## [Problem details]
Copy all the data exactly, except the pictures.

## [Supplied records]
- - - -
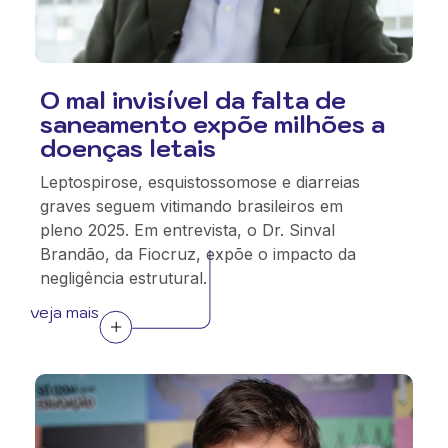
O mal invisível da falta de
saneamento expõe milhões a
doenças letais
Leptospirose, esquistossomose e diarreias
graves seguem vitimando brasileiros em
pleno 2025. Em entrevista, o Dr. Sinval
Brandão, da Fiocruz, expõe o impacto da
negligência estrutural.
veja mais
- - - -
## [Response area]
O mal invisível da falta de
saneamento expõe milhões a
doenças letais
Leptospirose, esquistossomose e diarreias
graves seguem vitimando brasileiros em
pleno 2025. Em entrevista, o Dr. Sinval
Brandão, da Fiocruz, expõe o impacto da
negligência estrutural.
veja mais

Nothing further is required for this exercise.